The cytoplasmic COOH- and NH2-terminal ends of tetraspanin 7 were identified as targets of autoantibodies in type 1 diabetes. These short (<20 AA) domains appear to harbour major epitopes of the autoantigen. Autoantibody binding to the C3 epitopes was increased when the domain was expressed together with its flanking transmembrane region and modifications within the COOH-terminal domain heterogeneously affected autoantibody binding.

The study used samples with moderate-to-high tetraspanin 7 autoantibody titres to identify epitope-containing regions. This was done to reduce the likelihood of missing epitopes due to weak binding, but this selection may have introduced bias into the epitope identification. We did not, for example, identify binding to external domains of tetraspanin 7, whereas we previously found sera from individuals with type 1 diabetes to contain weak binding to these domains [7].
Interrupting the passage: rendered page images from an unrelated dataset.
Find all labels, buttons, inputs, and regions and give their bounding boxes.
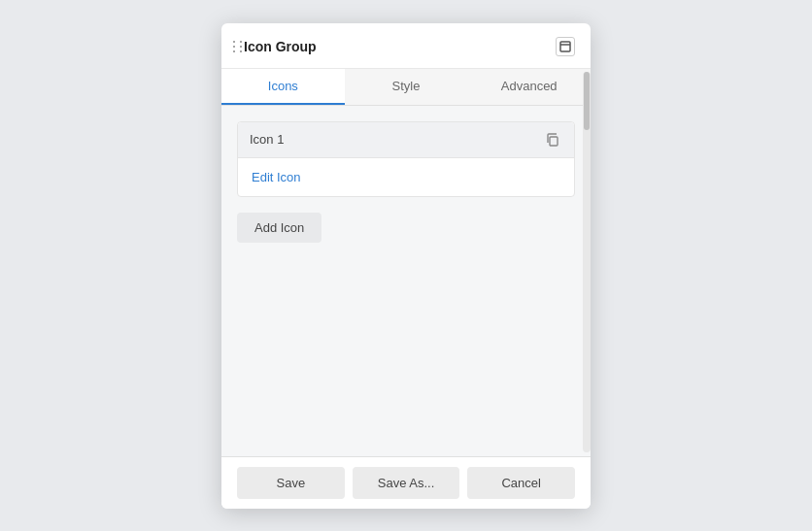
add-icon-button[interactable]: Add Icon: [237, 213, 321, 243]
dialog-body: Icon 1 Edit Icon Add Icon: [221, 106, 591, 456]
tab-advanced[interactable]: Advanced: [467, 69, 591, 105]
save-button[interactable]: Save: [237, 467, 345, 499]
icon-item-body: Edit Icon: [238, 158, 574, 196]
scrollbar-track[interactable]: [583, 72, 591, 452]
tab-icons[interactable]: Icons: [221, 69, 345, 105]
svg-rect-2: [550, 137, 558, 146]
dialog-footer: Save Save As... Cancel: [221, 456, 591, 509]
icon-item-label: Icon 1: [250, 132, 284, 147]
copy-icon-button[interactable]: [543, 130, 562, 149]
minimize-button[interactable]: [556, 37, 575, 56]
svg-rect-0: [560, 42, 570, 51]
dialog-title: Icon Group: [244, 39, 556, 54]
icon-item-card: Icon 1 Edit Icon: [237, 121, 575, 197]
drag-handle: [233, 41, 244, 52]
cancel-button[interactable]: Cancel: [467, 467, 575, 499]
scrollbar-thumb[interactable]: [584, 72, 590, 130]
icon-item-header: Icon 1: [238, 122, 574, 158]
dialog-header: Icon Group: [221, 23, 591, 69]
icon-group-dialog: Icon Group Icons Style Advanced Icon 1: [221, 23, 591, 509]
save-as-button[interactable]: Save As...: [353, 467, 460, 499]
edit-icon-link[interactable]: Edit Icon: [252, 170, 301, 184]
tab-style[interactable]: Style: [345, 69, 468, 105]
tabs-bar: Icons Style Advanced: [221, 69, 591, 106]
The NH2- and COOH-terminal cytoplasmic ends of the protein contain peptidase motifs. The COOH-terminal domain also contains a potential phosphorylation site at T246 and it is of potential interest that alanine mutation of T246 or E247 completely abrogated binding for almost all sera. Of particular interest, changes at cytoplasmic cysteines located at the boundary with the transmembrane 4 region both increased and decreased autoantibody binding, suggesting that some autoantibodies may be directed against a conformationally modified form of the protein. Conformation was important for binding to the COOH-terminal domain, as demonstrated by increased binding when it was expressed together with its flanking transmembrane region. This is consistent with a previous report [9]. We speculate that conformational changes to tetraspanin 7 may occur within islet beta cells, especially during immune, viral or metabolic insults, and that such changes may affect the antigenicity of tetraspanin 7 in individuals with beta cell autoimmunity.